**PROBLEM STATEMENT**
Filter the records below, keeping only lines with the string "Norads".
○ ○ ○ ○ ○
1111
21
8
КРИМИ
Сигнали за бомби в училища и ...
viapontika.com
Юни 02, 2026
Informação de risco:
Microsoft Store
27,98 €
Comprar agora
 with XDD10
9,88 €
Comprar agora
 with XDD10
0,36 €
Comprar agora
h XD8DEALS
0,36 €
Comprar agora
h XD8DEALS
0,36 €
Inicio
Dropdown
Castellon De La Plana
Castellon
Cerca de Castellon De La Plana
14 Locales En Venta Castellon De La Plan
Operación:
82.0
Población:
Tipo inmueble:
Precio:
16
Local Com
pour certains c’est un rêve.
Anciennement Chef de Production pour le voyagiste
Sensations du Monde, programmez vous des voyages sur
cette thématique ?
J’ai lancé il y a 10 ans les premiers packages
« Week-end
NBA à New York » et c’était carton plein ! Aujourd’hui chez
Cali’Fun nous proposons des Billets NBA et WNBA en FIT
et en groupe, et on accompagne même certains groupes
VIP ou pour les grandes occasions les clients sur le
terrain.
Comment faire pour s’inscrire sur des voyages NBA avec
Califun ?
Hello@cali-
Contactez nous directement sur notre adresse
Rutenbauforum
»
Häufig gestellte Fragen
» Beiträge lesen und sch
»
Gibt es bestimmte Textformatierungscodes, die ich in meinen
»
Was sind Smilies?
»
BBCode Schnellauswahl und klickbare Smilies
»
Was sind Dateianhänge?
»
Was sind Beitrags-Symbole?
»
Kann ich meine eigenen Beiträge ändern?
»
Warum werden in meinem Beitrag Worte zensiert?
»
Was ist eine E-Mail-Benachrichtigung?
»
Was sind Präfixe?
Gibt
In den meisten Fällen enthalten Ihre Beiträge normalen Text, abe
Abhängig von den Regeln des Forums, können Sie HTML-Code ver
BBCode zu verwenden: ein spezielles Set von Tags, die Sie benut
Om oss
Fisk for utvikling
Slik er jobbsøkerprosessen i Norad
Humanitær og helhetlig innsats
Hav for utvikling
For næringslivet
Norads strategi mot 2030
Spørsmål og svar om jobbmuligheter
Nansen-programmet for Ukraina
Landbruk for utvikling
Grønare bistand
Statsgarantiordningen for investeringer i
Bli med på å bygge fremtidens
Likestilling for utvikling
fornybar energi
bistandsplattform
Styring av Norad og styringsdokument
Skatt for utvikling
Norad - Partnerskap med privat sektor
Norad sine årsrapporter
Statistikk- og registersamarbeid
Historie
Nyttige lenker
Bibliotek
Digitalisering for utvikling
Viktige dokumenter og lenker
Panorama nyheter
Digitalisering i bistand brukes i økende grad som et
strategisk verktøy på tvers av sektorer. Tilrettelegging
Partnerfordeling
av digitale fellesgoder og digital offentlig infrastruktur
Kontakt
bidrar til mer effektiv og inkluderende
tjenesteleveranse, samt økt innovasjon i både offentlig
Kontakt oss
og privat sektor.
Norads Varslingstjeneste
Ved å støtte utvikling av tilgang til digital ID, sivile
○ ○ ○ ○ ○
**YOUR SOLUTION**
Norads strategi mot 2030
Norads Varslingstjeneste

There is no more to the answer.